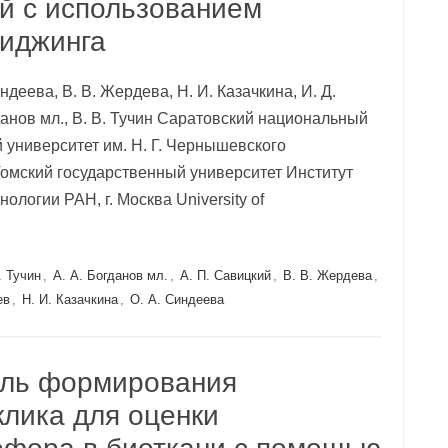
ей с использованием
иджинга
индеева, В. В. Жердева, Н. И. Казачкина, И. Д.
данов мл., В. В. Тучин Саратовский национальный
 университет им. Н. Г. Чернышевского
омский государственный университет Институт
логии РАН, г. Москва University of
. Тучин
,
А. А. Богданов мл.
,
А. П. Савицкий
,
В. В. Жердева
,
ев
,
Н. И. Казачкина
,
О. А. Синдеева
ель формирования
клика для оценки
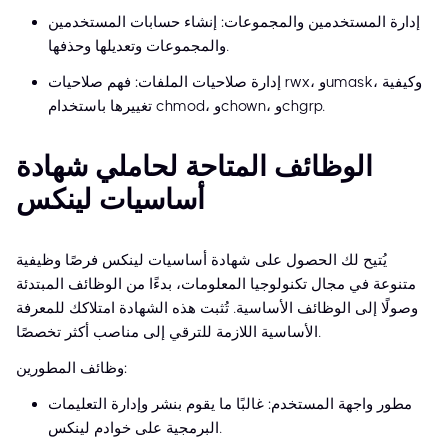
إدارة المستخدمين والمجموعات: إنشاء حسابات المستخدمين
والمجموعات وتعديلها وحذفها.
إدارة صلاحيات الملفات: فهم صلاحيات rwx، وumask، وكيفية
تغييرها باستخدام chmod، وchown، وchgrp.
الوظائف المتاحة لحاملي شهادة
أساسيات لينكس
يُتيح لك الحصول على شهادة أساسيات لينكس فرصًا وظيفية
متنوعة في مجال تكنولوجيا المعلومات، بدءًا من الوظائف المبتدئة
وصولًا إلى الوظائف الأساسية. تُثبت هذه الشهادة امتلاكك للمعرفة
الأساسية اللازمة للترقي إلى مناصب أكثر تخصصًا.
وظائف المطورين:
مطور واجهة المستخدم: غالبًا ما يقوم بنشر وإدارة التعليمات
البرمجية على خوادم لينكس.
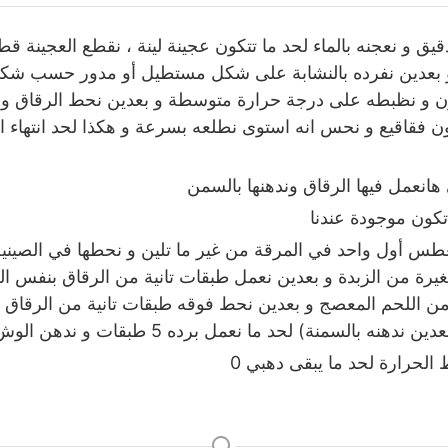
يق و نعجنه بالماء لحد ما تتكون عجينة لينة ، نقطع العجينة قط
 بعدين نفرده بالنشابة على شكل مستطيل أو مدور حسب شكل
 و نظبطه على درجة حرارة متوسطة و بعدين نحط الرقاق وا
 هانعمل فيها الرقاق وندهنها بالسمن
كون موجودة عندنا
س أول واحد في المرقة من غير ما تلين و نحطها في الصينية و
من اللحم المعصج و بعدين نحط فوقه طبقات تانية من الرقاق 
بالسمنة) لحد ما نعمل برده 5 طبقات و ندهن الوش بالسمنة جيدا
لحرارة لحد ما يبقى دهبي 0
☆ ☆ ☆
_Assignment_
Your output should be the lines from the one with "كون موجودة عندنا" through the end of the records above, copied exactly.

_Answer to this problem_
كون موجودة عندنا
س أول واحد في المرقة من غير ما تلين و نحطها في الصينية و
من اللحم المعصج و بعدين نحط فوقه طبقات تانية من الرقاق 
بالسمنة) لحد ما نعمل برده 5 طبقات و ندهن الوش بالسمنة جيدا
لحرارة لحد ما يبقى دهبي 0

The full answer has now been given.